The Red Stripe will be cold and the Guinness will be hot

As I mentioned in my last post, I will soon be putting up the photos of our wall art and color scheme of the upstairs rooms in our home, but I'm just not happy with the photos I took yet. I need better daylight to take some good pics and the weather didn't cooperate with my schedule this past, more painting instead.

I sat down this Sunday to add another painting to my series of Jamaican roadside shops. This one is an amalgam of several places -- it truly exists only on this page. Here's a look at the process: I began with the preliminary drawing, on Arches 140lb cold press paper, using a Rapidograph pen with black India ink. Next up, laying out my watercolors to begin painting the scene. You can see where I began to lay in some color -- the bananas, the sign base - before I realized I wanted to snap a pic of the progress.

I have an array of brushes and bamboo pens. Some are natural which
more pricey and some are synthetic which are more affordable.
It's not always the most expensive brush which becomes my favorite.
I have filberts, flats, rounds -- all sorts.

I work from several palettes - my triple set is comprised of
Rembrandt watercolors which give great saturated color -

Yes, my palettes are a wreck. I mix colors right on the brush most times,
dipping into several colors with the same brush. Here's my larger palette
(a "Frank Webb" style palette) with my pricier paints (Schminke).
The beauty of this palette is that I've got space around the outside edge to
label each pot with a sharpie on the outside.
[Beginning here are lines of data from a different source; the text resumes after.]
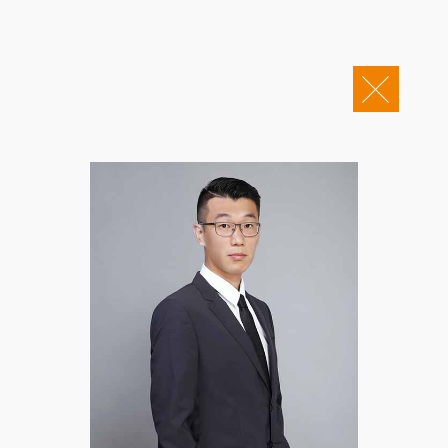
关于康桥
企业邮箱
OA办公
Copyright © 2011-2026 康桥律师事务所
康桥文化
康桥人员
新闻动态
康桥党建
业务领域
社会责任
康桥法治研究院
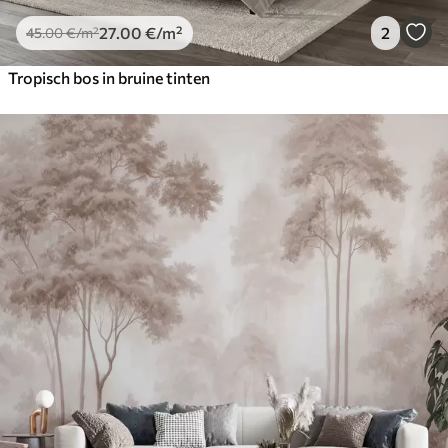
27
.00
€
/m²
2
45
.00
€
/m²
Tropisch bos in bruine tinten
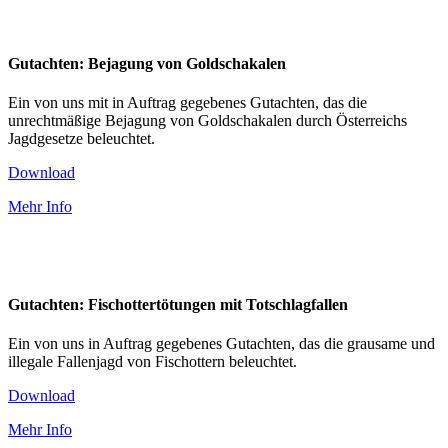
Gutachten: Bejagung von Goldschakalen
Ein von uns mit in Auftrag gegebenes Gutachten, das die
unrechtmäßige Bejagung von Goldschakalen durch Österreichs
Jagdgesetze beleuchtet.
Download
Mehr Info
Gutachten: Fischottertötungen mit Totschlagfallen
Ein von uns in Auftrag gegebenes Gutachten, das die grausame und
illegale Fallenjagd von Fischottern beleuchtet.
Download
Mehr Info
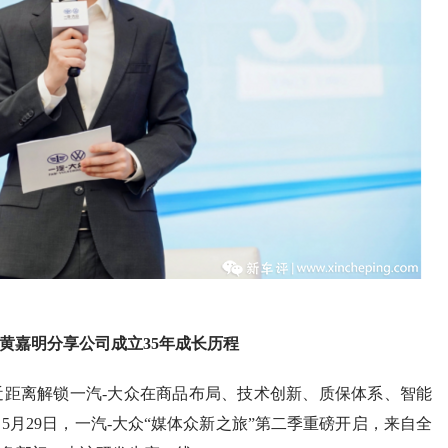
任黄嘉明分享公司成立35年成长历程
距离解锁一汽-大众在商品布局、技术创新、质保体系、智能
月29日，一汽-大众“媒体众新之旅”第二季重磅开启，来自全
When the color inside each pot becomes virtually unrecognizable (which is quite often) I know which color it originally contained so I can replenish it.

I began by laying down pale, lighter washes of color all over the page,
knowing that I'd return and build up each area gradually,
from light to dark.

I moved around quite a bit, letting layers dry so I could go back and add
layers of shadow or deepen certain areas with several hues.
I worked on this for several hours (between loads of laundry and preparing breakfast and lunch for everybody, of course).
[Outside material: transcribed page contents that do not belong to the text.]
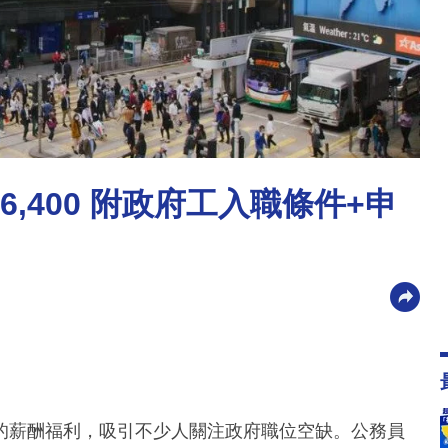
,400 附政府工入職條件+申
的薪酬福利，吸引不少人關注政府職位空缺。公務員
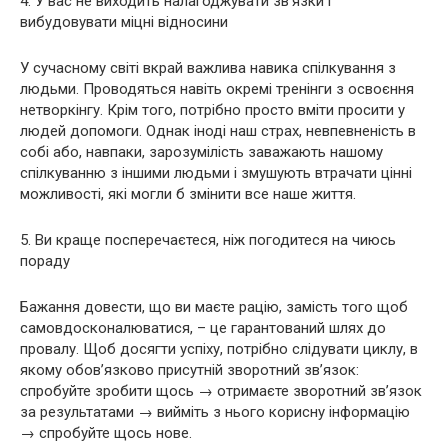
4. У вас не виходить налагоджувати зв’язки і
вибудовувати міцні відносини
У сучасному світі вкрай важлива навика спілкування з
людьми. Проводяться навіть окремі тренінги з освоєння
нетворкінгу. Крім того, потрібно просто вміти просити у
людей допомоги. Однак іноді наш страх, невпевненість в
собі або, навпаки, зарозумілість заважають нашому
спілкуванню з іншими людьми і змушують втрачати цінні
можливості, які могли б змінити все наше життя.
5. Ви краще посперечаєтеся, ніж погодитеся на чиюсь
пораду
Бажання довести, що ви маєте рацію, замість того щоб
самовдосконалюватися, – це гарантований шлях до
провалу. Щоб досягти успіху, потрібно слідувати циклу, в
якому обов’язково присутній зворотний зв’язок:
спробуйте зробити щось → отримаєте зворотний зв’язок
за результатами → вийміть з нього корисну інформацію
→ спробуйте щось нове.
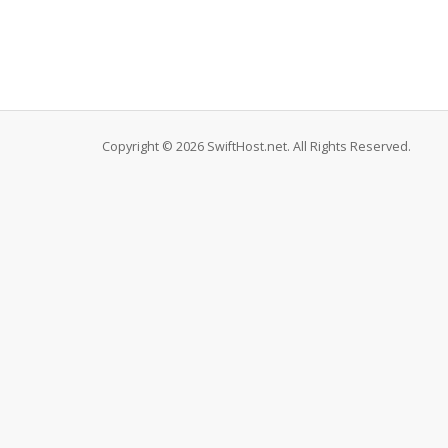
Copyright © 2026 SwiftHost.net. All Rights Reserved.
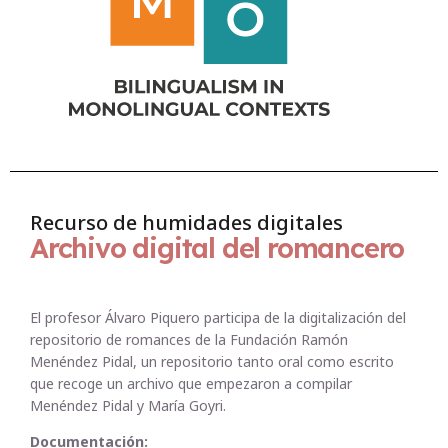
Recurso de humidades digitales
Archivo digital del romancero
El profesor Álvaro Piquero participa de la digitalización del
repositorio de romances de la Fundación Ramón
Menéndez Pidal, un repositorio tanto oral como escrito
que recoge un archivo que empezaron a compilar
Menéndez Pidal y María Goyri.
Documentación:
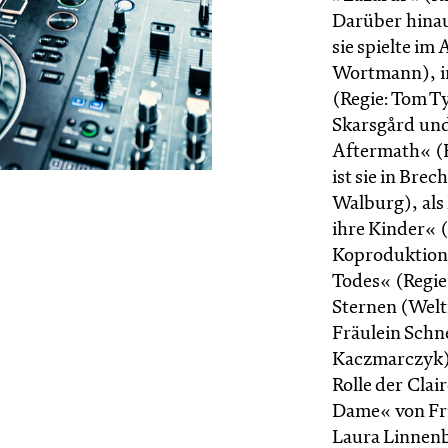
Darüber hinau
sie spielte i
Wortmann), in
(Regie: Tom T
Skarsgård und
Aftermath« (R
ist sie in Bre
Walburg), als
ihre Kinder« 
Koproduktion 
Todes« (Regie
Sternen (Welt
Fräulein Schn
Kaczmarczyk) z
Rolle der Clai
Dame« von Fri
Laura Linnenb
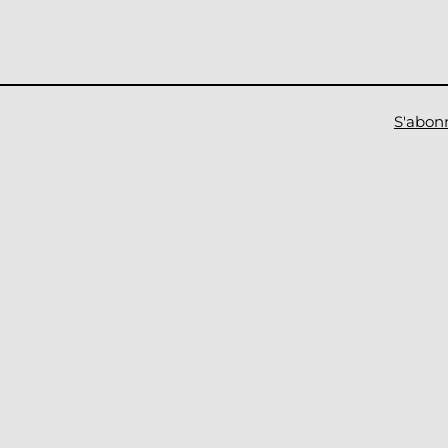
S'abon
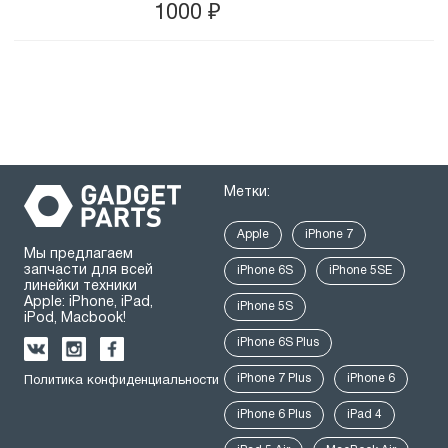
1000
₽
Метки:
Apple
iPhone 7
Мы предлагаем
запчасти для всей
iPhone 6S
iPhone 5SE
линейки техники
Apple: iPhone, iPad,
iPhone 5S
iPod, Macbook!
iPhone 6S Plus
iPhone 7 Plus
iPhone 6
Политика конфиденциальности
iPhone 6 Plus
iPad 4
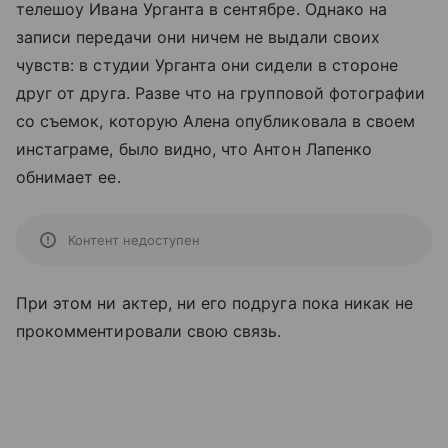
телешоу Ивана Урганта в сентябре. Однако на
записи передачи они ничем не выдали своих
чувств: в студии Урганта они сидели в стороне
друг от друга. Разве что на групповой фотографии
со съемок, которую Алена опубликовала в своем
инстаграме, было видно, что Антон Лапенко
обнимает ее.
Контент недоступен
При этом ни актер, ни его подруга пока никак не
прокомментировали свою связь.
I'm pleased with the final result.

"Irie Vibes," 14" x 10.25" ink and watercolor on paper

Here's a look at some of the details -

The original painting is for sale here.

A print is available here.

Hope you enjoyed watching this painting come to life -- I can feel that cold Red Stripe in my hand and smell the ocean breeze, how about you?


Melanie said...

I love this one--I love the colors and would like to have a red stripe there soon!! Sun-sea-Irie ites.

dinahmow said...

Red Stripe! Haven't had a stripe for years!
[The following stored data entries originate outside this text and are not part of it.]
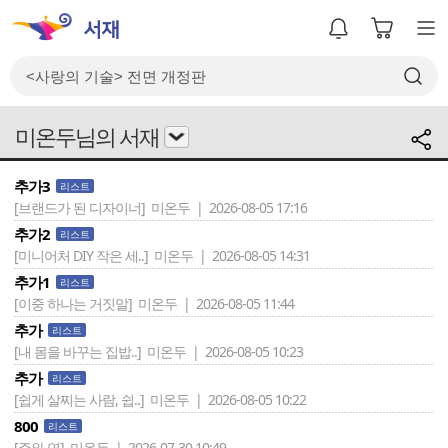
미온두님의 서재
추가3
리스트
[브랜드가 된 디자이너]
미온두 | 2026-08-05 17:16
추가2
리스트
[미니어처 DIY 작은 세..]
미온두 | 2026-08-05 14:31
추가1
리스트
[이중 하나는 거짓말]
미온두 | 2026-08-05 11:44
추가
리스트
[내 몸을 바꾸는 집밥..]
미온두 | 2026-08-05 10:23
추가
리스트
[쉽게 살찌는 사람, 쉽..]
미온두 | 2026-08-05 10:22
800
리스트
[주와 연]
미온두 | 2026-07-30 10:49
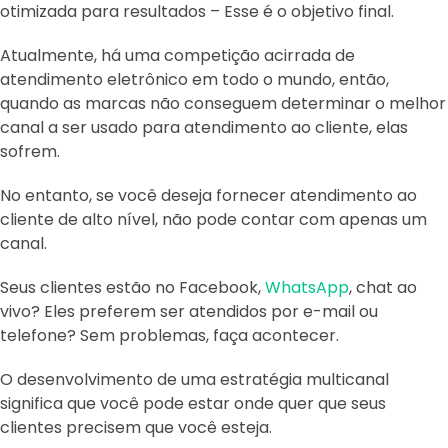
otimizada para resultados – Esse é o objetivo final.
Atualmente, há uma competição acirrada de
atendimento eletrônico em todo o mundo, então,
quando as marcas não conseguem determinar o melhor
canal a ser usado para atendimento ao cliente, elas
sofrem.
No entanto, se você deseja fornecer atendimento ao
cliente de alto nível, não pode contar com apenas um
canal.
Seus clientes estão no Facebook,
WhatsApp
, chat ao
vivo? Eles preferem ser atendidos por e-mail ou
telefone? Sem problemas, faça acontecer.
O desenvolvimento de uma estratégia multicanal
significa que você pode estar onde quer que seus
clientes precisem que você esteja.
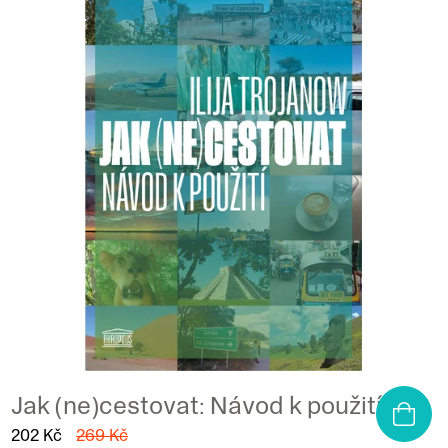
Jak (ne)cestovat: Návod k použití
202 Kč
269 Kč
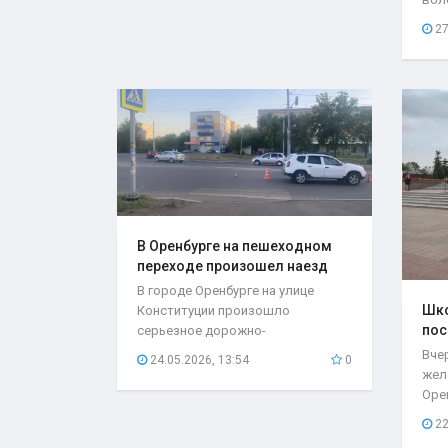
со с
27
В Оренбурге на пешеходном
переходе произошел наезд
на..
В городе Оренбурге на улице
Шко
Конституции произошло
пос
серьезное дорожно-
мес
транспортное происшествие,
Вче
24.05.2026, 13:54
0
которое...
жел
Оре
нео
22
при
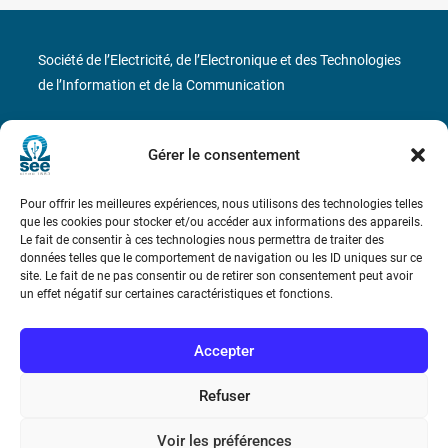
Société de l’Electricité, de l’Electronique et des Technologies
de l’Information et de la Communication
17 rue de l’Amiral Hamelin
75116 Paris
Gérer le consentement
Métro : « Boissière » Ligne 6 et « Iéna » Ligne 9
Pour offrir les meilleures expériences, nous utilisons des technologies telles
Téléphone : (+33) 1 56 90 37 17
que les cookies pour stocker et/ou accéder aux informations des appareils.
Le fait de consentir à ces technologies nous permettra de traiter des
données telles que le comportement de navigation ou les ID uniques sur ce
N° de SIREN : 785 393 232, Code APE : 9412Z TVA intra-
site. Le fait de ne pas consentir ou de retirer son consentement peut avoir
communautaire : FR44 785 393 232
un effet négatif sur certaines caractéristiques et fonctions.
Bicentenaire des découvertes d’André-
Marie Ampère
Accepter
Refuser
Conditions Générales de Vente
Voir les préférences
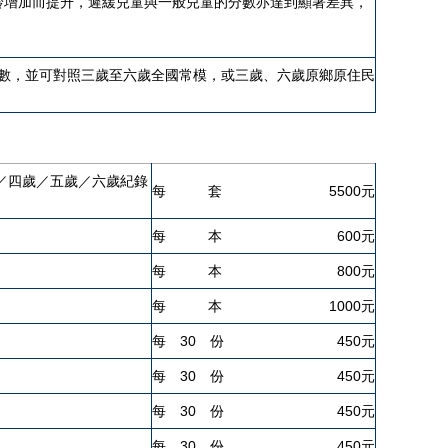
齡增加而提升，遲緩兒童與一般兒童的分數亦達到顯著差異，
分數，並可對照三歲至六歲全國常模，或三歲、六歲原鄉原住民
歲／四歲／五歲／六歲紀錄
每 套
5500元
每 本
600元
每 本
800元
每 本
1000元
每 30 份
450元
每 30 份
450元
每 30 份
450元
每 30 份
450元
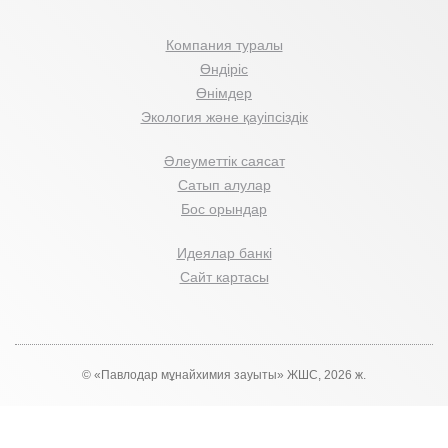
Компания туралы
Өндіріс
Өнімдер
Экология және қауіпсіздік
Әлеуметтік саясат
Сатып алулар
Бос орындар
Идеялар банкі
Сайт картасы
© «Павлодар мұнайхимия зауыты» ЖШС, 2026 ж.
It's a lovely little slice of J'mai-cah, even if it's not real.
Thanks for the process.

VH McKenzie said...

Thanks to you both - I wish I'd taken more pics along the way but I got caught up in the painting.

red stripes all around......

Shadow said...

It's okay, happens once in a while. I really like the style of your painting, but what more I like is your enthusiasm to carry out your hobby even after a hectic professional life,(I understand that being a computer Engg myself). I'd love have your advise as a distant mentor, that would keep my enthusiasm alive. And yes, many many thanks for your attention.